Derweil klagte der vom Parlament ermächtigte Übergangspräsident Alexander Turtschinow am Sonntag mit Blick gen Westen: »Die Ukraine hat kein Geld mehr.« Die Lage sei »katastrophal«, die Probleme mit der Zahlung von Renten seien »kollosal« und das Land stünde »vor der Pleite« – was nach den monatelangen Unruhen kein Wunder ist. Politiker in Berlin, Brüssel und Washington haben 20 Milliarden Euro »Hilfe« in Aussicht gestellt, diese jedoch an harte und einschneidende wirtschaftliche Bedingungen geknüpft. Dazu gehört insbesondere, daß unter Aufsicht des Internationalen Währungsfonds die angeblichen »Wahlgeschenke« von Präsident Janukowitsch, nämlich die Verbesserung der sozialen Lage der Arbeiter und Rentner, im »bewährten« neoliberalen Stil wieder rückgängig gemacht werden sollen.

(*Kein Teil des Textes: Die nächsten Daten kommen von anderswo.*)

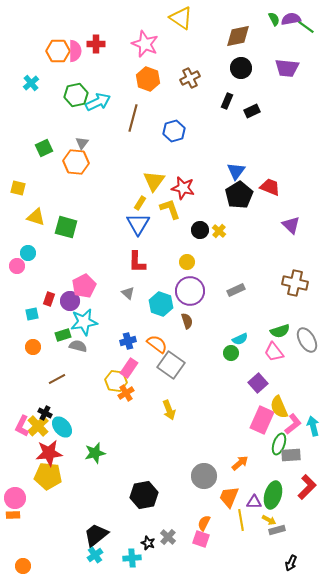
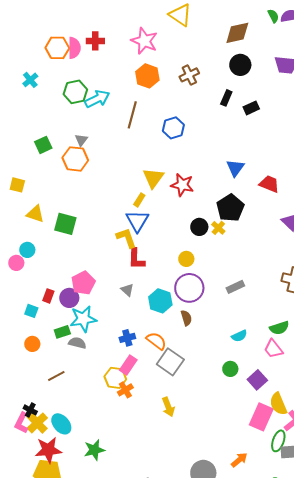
black pentagon: (239, 195) -> (230, 208), moved
yellow L-shape: (170, 209) -> (126, 238), moved
cyan square: (32, 314) -> (31, 311), turned 32
green circle: (231, 353) -> (230, 369), moved
black cross: (45, 413) -> (30, 410), moved

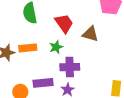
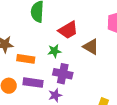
red trapezoid: (64, 23) -> (68, 30), turned 80
orange rectangle: (28, 48) -> (26, 59), moved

Da aber der weitaus größte Teil des Reichtums der ukrainischen Nation im östlichen, prorussischen Teil des Landes liegt, müßte sich die dortige Bevölkerung erst einmal der neuen Führung in Kiew, deren westlichen Beratern und den in deren Gefolge auftauchenden »Privatisieren« des noch verbliebenen Volkseigentums beugen. Im Westen sorgt man sich bereits, daß bei ausbleibenden Rentenzahlungen, steigenden Lebensmittelpreisen und unbezahlbarer Energie »der Geist des Maidan schnell verfliegen könnte« (Deutschlandfunk am 24.2.14). An der Ukraine scheint sich die westliche Umsturzgemeinschaft verhoben zu haben, und wenn der Kreml auf die Entwicklungen bisher ruhig und besonnen reagiert hat, so dürfte das auch damit zu tun haben, daß er – was die Ukraine betrifft – am längeren Hebel sitzt.